Pero no dijo nada, sino que miró a Pompeyo como si no le conociera. Era una mirada exploratoria lanzada sobre el musculoso individuo aún revestido de coraza y faldilla de tiras de cuero, de piel clara y pecosa, rostro enormemente atractivo de barbilla hendida y melena dorada alejandrina, y ojos grandes, candorosos, vivos ¡y tan azules! Pompeyo Magnus, el nuevo Alejandro. ¿De dónde le vendría el descaro para tal exigencia? El padre había sido un hombre muy raro, y el hijo se esforzaba en convencer a la gente de que no era nada raro. ¡Y ahora resultaba que era más raro que el padre! Y eso que Lucio Marcio Filipo por pocas cosas se extrañaba. Pero aquello era algo más que sorpresa. ¡Aquello era una impresión capaz de matar a una persona!

—No lo dirás en serio —dijo con voz desmayada.

—¿Por qué no?

—Magnus, lo que pides es imposible. ¡No es… posible! ¡Va en contra de todas las leyes escritas y no escritas! ¡ No se puede ser cónsul sin pertenecer al Senado! ¡ Incluso Mario el joven y Escipión Emiliano no fueron cónsules hasta después de entrar en el Senado! Imagino que argúirás que Escipión Emiliano sentó un precedente al ser cónsul antes de ser pretor y que Mario el joven ni siquiera había sido pretor. ¡ Pero pertenecía al Senado mucho antes de las elecciones! ¡Y Sila ha eliminado tales precedentes!

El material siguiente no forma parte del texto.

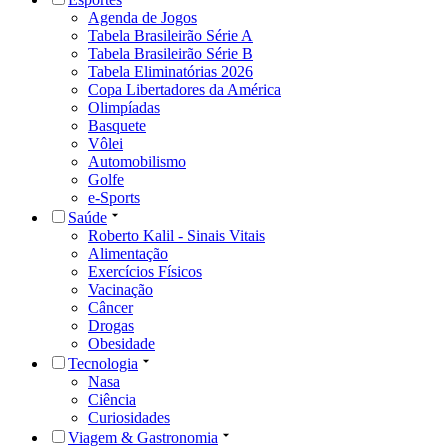
Agenda de Jogos
Tabela Brasileirão Série A
Tabela Brasileirão Série B
Tabela Eliminatórias 2026
Copa Libertadores da América
Olimpíadas
Basquete
Vôlei
Automobilismo
Golfe
e-Sports
Saúde
Roberto Kalil - Sinais Vitais
Alimentação
Exercícios Físicos
Vacinação
Câncer
Drogas
Obesidade
Tecnologia
Nasa
Ciência
Curiosidades
Viagem & Gastronomia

Magnus, te lo ruego, no envíes esa carta.

—Quiero ser cónsul —replicó Pompeyo, apretando su breve boca.

—¡La corriente de aire que levantarán las carcajadas te traerá la carta de vuelta! ¡ No puede ser!

Pompeyo se sentó, colgó su atlética pierna del brazo del sillón y balanceó el pie embotado.

—¡Claro que puede ser, Filipo! —replicó con voz apacible—. Tengo seis legiones de las mejores tropas del mundo que dicen que puede ser.

Filipo se quedó pasmado y comenzó a temblar.

—¡No osarás! —exclamó.

—Sabes que si.

—¡Pero Craso tiene ocho legiones acuarteladas en Capua! ¡ Sería otra vez la guerra civil!

—¡Bah! —exclamó Pompeyo, sin dejar de balancear la pierna—. Ocho legiones de cobardes. Me las meriendo en nada.

—Eso dijiste de Quinto Sertorio.

El balanceo se detuvo y Pompeyo empalideció y se puso rígido.